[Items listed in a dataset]
━━━━
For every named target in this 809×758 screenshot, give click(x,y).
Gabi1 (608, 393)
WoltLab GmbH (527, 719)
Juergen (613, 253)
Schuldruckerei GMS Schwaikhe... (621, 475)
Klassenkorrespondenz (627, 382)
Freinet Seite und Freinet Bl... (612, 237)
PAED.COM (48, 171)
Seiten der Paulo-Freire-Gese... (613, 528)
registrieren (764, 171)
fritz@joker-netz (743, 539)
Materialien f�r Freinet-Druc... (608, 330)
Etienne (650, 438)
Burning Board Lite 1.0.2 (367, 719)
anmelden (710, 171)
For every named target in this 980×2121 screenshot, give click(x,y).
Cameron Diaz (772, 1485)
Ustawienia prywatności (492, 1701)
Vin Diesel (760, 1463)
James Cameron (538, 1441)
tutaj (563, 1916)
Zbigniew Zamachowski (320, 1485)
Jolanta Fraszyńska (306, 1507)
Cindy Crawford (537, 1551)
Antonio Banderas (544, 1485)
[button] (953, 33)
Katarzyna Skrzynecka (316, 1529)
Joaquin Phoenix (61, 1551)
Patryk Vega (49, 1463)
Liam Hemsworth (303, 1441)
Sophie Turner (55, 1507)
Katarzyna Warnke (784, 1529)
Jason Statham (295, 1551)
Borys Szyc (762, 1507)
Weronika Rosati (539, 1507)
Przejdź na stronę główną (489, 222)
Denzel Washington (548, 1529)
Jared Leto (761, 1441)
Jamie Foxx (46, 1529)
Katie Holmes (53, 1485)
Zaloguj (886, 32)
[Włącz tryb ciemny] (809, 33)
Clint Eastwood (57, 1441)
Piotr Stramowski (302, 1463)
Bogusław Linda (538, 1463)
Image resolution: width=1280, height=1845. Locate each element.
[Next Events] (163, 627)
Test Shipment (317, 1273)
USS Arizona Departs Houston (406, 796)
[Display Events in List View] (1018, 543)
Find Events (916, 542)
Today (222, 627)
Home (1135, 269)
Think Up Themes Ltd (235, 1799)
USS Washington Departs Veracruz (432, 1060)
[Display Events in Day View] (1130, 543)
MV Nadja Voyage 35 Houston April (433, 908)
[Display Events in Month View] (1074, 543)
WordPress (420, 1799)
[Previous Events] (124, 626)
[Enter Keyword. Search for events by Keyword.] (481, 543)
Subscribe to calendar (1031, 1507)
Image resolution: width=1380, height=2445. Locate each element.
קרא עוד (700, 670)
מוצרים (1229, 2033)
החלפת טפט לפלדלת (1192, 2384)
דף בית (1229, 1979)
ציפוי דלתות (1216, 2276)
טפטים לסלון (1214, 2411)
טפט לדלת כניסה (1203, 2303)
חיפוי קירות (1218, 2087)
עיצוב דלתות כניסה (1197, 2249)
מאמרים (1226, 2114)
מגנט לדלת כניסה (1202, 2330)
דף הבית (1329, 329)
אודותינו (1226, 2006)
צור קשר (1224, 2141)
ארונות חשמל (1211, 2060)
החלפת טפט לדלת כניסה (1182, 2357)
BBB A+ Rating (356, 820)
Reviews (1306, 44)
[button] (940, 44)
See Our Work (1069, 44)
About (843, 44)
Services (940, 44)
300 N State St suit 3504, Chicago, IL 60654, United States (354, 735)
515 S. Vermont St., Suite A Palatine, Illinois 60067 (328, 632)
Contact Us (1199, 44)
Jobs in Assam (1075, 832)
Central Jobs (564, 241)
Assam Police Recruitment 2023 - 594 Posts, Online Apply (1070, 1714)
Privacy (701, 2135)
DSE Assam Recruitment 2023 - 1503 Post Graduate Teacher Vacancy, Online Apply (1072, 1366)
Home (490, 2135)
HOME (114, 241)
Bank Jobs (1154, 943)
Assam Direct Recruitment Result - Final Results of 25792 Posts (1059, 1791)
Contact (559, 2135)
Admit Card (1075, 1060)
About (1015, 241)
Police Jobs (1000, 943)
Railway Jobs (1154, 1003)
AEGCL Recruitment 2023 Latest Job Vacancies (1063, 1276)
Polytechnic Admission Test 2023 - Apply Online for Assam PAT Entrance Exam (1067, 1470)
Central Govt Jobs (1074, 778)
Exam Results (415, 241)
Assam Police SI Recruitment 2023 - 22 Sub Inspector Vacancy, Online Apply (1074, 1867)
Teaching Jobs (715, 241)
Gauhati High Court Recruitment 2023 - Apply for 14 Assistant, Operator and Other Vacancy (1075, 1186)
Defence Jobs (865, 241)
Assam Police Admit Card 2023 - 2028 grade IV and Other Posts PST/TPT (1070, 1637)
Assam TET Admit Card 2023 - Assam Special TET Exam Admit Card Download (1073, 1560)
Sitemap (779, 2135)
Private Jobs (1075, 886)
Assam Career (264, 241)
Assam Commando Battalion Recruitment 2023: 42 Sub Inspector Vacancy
━━━━
*Work to complete*
Your answer should consist only of the lines above between the line holding "Teaching Jobs (715, 241)" and the line holding "Assam Police Admit", inclusive, each transcribed exactly.

*Completed exercise*
Teaching Jobs (715, 241)
Gauhati High Court Recruitment 2023 - Apply for 14 Assistant, Operator and Other Vacancy (1075, 1186)
Defence Jobs (865, 241)
Assam Police Admit Card 2023 - 2028 grade IV and Other Posts PST/TPT (1070, 1637)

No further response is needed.